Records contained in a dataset

....................

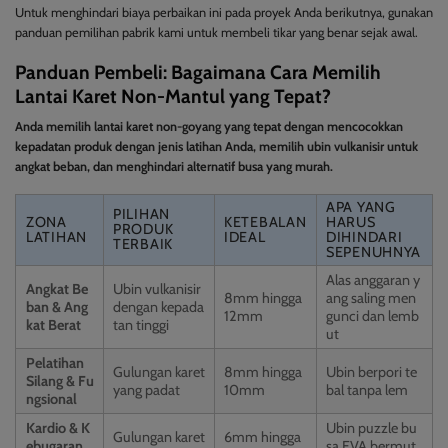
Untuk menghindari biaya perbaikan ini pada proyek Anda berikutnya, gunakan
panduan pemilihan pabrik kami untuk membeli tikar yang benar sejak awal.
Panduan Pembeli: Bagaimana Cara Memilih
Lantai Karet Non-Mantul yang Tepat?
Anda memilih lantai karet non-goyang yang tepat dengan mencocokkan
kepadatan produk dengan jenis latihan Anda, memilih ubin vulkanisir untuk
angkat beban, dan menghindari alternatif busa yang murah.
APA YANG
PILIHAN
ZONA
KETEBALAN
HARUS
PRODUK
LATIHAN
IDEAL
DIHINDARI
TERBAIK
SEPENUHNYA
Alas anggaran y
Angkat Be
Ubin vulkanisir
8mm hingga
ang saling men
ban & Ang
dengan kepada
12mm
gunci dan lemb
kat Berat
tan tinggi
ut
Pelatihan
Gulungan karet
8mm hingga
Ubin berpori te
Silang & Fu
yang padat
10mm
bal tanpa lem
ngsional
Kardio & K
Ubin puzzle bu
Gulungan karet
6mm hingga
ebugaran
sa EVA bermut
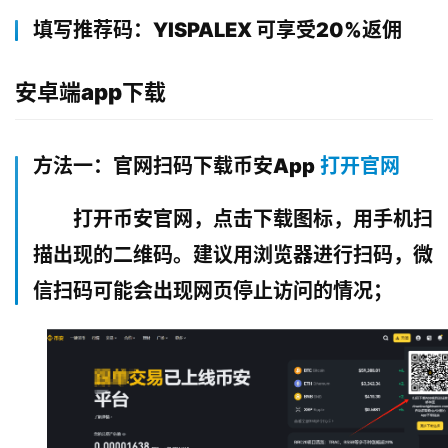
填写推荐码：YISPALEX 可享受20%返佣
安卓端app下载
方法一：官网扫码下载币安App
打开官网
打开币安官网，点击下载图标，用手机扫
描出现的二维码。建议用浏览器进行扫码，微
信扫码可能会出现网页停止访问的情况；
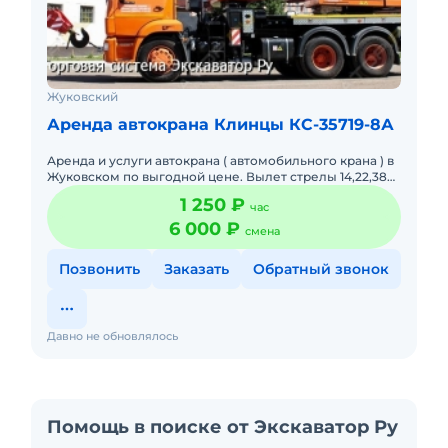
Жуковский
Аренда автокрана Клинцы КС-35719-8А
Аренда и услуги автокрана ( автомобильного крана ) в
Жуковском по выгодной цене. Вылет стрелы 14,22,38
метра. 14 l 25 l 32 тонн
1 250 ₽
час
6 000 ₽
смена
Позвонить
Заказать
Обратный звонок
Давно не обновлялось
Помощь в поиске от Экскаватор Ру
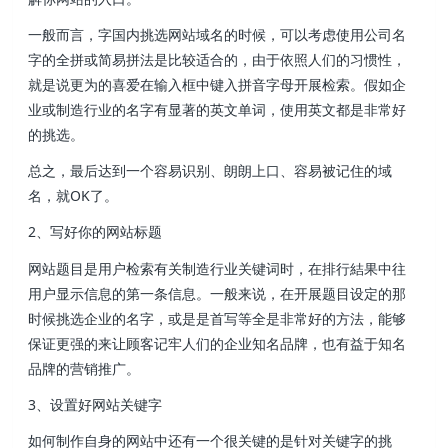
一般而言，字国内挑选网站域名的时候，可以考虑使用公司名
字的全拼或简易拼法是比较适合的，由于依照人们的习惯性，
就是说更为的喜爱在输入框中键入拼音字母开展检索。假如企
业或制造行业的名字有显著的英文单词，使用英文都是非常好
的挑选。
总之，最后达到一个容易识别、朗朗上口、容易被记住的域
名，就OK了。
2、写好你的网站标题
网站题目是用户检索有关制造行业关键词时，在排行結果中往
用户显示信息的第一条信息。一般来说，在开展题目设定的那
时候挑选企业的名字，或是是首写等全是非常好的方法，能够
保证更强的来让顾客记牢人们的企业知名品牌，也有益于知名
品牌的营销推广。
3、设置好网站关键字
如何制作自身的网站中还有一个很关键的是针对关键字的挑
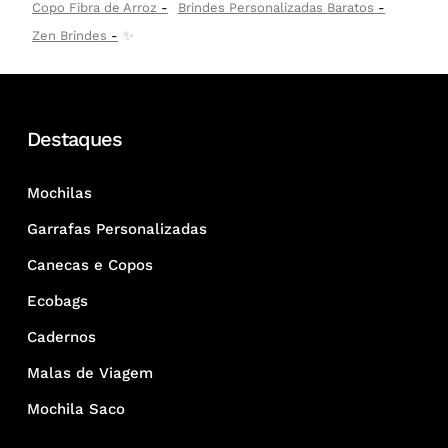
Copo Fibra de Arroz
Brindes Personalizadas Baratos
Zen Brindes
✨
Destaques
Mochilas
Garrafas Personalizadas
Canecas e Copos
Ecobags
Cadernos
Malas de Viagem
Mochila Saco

....................

Leave the pictures out, and restate exactly the lines from the start of the records through the one that contains "Ubin puzzle bu".

Untuk menghindari biaya perbaikan ini pada proyek Anda berikutnya, gunakan
panduan pemilihan pabrik kami untuk membeli tikar yang benar sejak awal.
Panduan Pembeli: Bagaimana Cara Memilih
Lantai Karet Non-Mantul yang Tepat?
Anda memilih lantai karet non-goyang yang tepat dengan mencocokkan
kepadatan produk dengan jenis latihan Anda, memilih ubin vulkanisir untuk
angkat beban, dan menghindari alternatif busa yang murah.
APA YANG
PILIHAN
ZONA
KETEBALAN
HARUS
PRODUK
LATIHAN
IDEAL
DIHINDARI
TERBAIK
SEPENUHNYA
Alas anggaran y
Angkat Be
Ubin vulkanisir
8mm hingga
ang saling men
ban & Ang
dengan kepada
12mm
gunci dan lemb
kat Berat
tan tinggi
ut
Pelatihan
Gulungan karet
8mm hingga
Ubin berpori te
Silang & Fu
yang padat
10mm
bal tanpa lem
ngsional
Kardio & K
Ubin puzzle bu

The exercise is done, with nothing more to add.